Task goal: With the images removed, return every line below exactly as it reads.

[Stored data]
▬▬▬▬▬▬▬▬▬▬

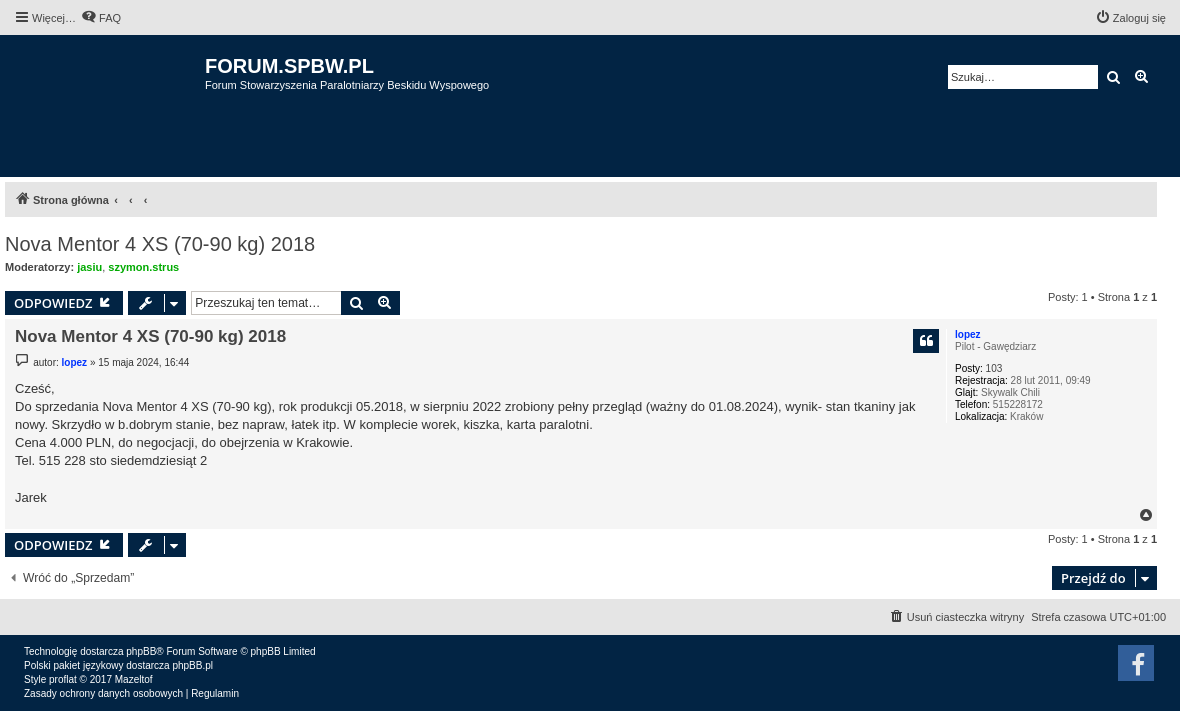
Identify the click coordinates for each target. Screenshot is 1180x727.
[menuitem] (101, 18)
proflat (63, 679)
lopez (968, 334)
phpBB (141, 651)
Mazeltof (134, 679)
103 (994, 368)
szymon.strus (143, 267)
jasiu (89, 267)
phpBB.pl (192, 665)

▬▬▬▬▬▬▬▬▬▬

Written solution:
Identify the click coordinates for each target. Screenshot is 1180x727.
[menuitem] (101, 18)
proflat (63, 679)
lopez (968, 334)
phpBB (141, 651)
Mazeltof (134, 679)
103 (994, 368)
szymon.strus (143, 267)
jasiu (89, 267)
phpBB.pl (192, 665)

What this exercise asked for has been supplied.